Je hoeft niet bang te zijn voor geschiedenis, vertelt ze haar studenten. Je bent veilig, je bent niet op de plantage, niet in ketens, niet geslagen. Je kunt de vreselijke dingen uit het verleden bestuderen zonder er doorheen te leven. Het is belangrijk, zegt ze, om vloeiend in de geschiedenis te zijn en zich er niet voor te verbergen, want dit is hoe genezing kan plaatsvinden.
"Wanneer je 19e-eeuwse Afro-Amerikaanse geschiedenis bestudeert, moet je het slavenstelsel bestuderen, maar ook moet je de abolitionisten bestuderen, de mensen die speciale kamers in hun huizen bouwden en hun wagons om vluchtende slaven te verbergen, de mensen die hielpen om de slavernij te bestrijden, "betoogt Reagon. "Je krijgt de ene, je krijgt de andere. Als je het volledige bereik onderwijst, kun je het beheren." Ik wilde weten: wat als Reagon moest kiezen tussen haar carrière? Performer, docent, geleerde - welke carrière is voor haar het belangrijkst?
"Gelukkig hoef ik niet te kiezen, " zei ze. "Als ik dat deed, zou ik moeten kijken naar waar ik op dat moment was. Maar ik beoordeel ze niet alle drie. Toen ik bij het Smithsonian was [waar ze nog steeds curator emeritus is bij American History], was het heel belangrijk voor mij dat ik tegelijkertijd ook met Sweet Honey In The Rock zong. Ik had altijd supervisors die me ondersteunden, ik was altijd in staat om mijn onderzoeksgebieden te benoemen. Weekdagen zou ik op kantoor zijn, een specialist in mijn vakgebied, heel moeilijk werk, het bestuderen van de oorsprong van de Afrikaans-Amerikaanse cultuur.

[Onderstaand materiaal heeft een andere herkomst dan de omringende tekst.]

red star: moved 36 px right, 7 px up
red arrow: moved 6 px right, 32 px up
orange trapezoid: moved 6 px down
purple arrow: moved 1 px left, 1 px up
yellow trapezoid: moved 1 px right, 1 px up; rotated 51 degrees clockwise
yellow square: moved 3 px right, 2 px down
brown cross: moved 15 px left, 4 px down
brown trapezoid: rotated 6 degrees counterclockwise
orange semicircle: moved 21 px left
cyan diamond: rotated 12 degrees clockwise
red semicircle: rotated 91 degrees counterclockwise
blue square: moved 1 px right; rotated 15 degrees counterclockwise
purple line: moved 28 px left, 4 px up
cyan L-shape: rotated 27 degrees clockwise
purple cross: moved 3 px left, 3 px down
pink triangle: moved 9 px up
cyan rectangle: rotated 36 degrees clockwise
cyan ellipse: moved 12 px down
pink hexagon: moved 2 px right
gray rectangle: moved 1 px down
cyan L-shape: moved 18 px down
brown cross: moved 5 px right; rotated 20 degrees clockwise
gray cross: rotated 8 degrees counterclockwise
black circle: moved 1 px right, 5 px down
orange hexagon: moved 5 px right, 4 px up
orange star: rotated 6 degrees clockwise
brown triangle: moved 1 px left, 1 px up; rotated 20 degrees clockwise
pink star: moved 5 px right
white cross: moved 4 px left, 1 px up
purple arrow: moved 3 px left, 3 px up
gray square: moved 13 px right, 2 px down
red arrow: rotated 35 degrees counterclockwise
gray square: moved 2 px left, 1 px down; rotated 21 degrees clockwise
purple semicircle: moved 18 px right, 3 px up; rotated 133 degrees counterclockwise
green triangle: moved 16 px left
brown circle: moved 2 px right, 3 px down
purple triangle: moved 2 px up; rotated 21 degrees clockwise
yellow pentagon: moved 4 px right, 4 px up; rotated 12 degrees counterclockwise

Maar zaterdag zou ik op het podium staan zingen vanuit diezelfde cultuur. "
Ze leunde achterover en probeerde het allemaal samen te vatten.
"Je leert Amerikaanse slavernij, maar kun je het ook zingen? Die gedachte heeft me als componist geduwd, het heeft me op plaatsen gebracht waar ik nooit zou zijn gegaan."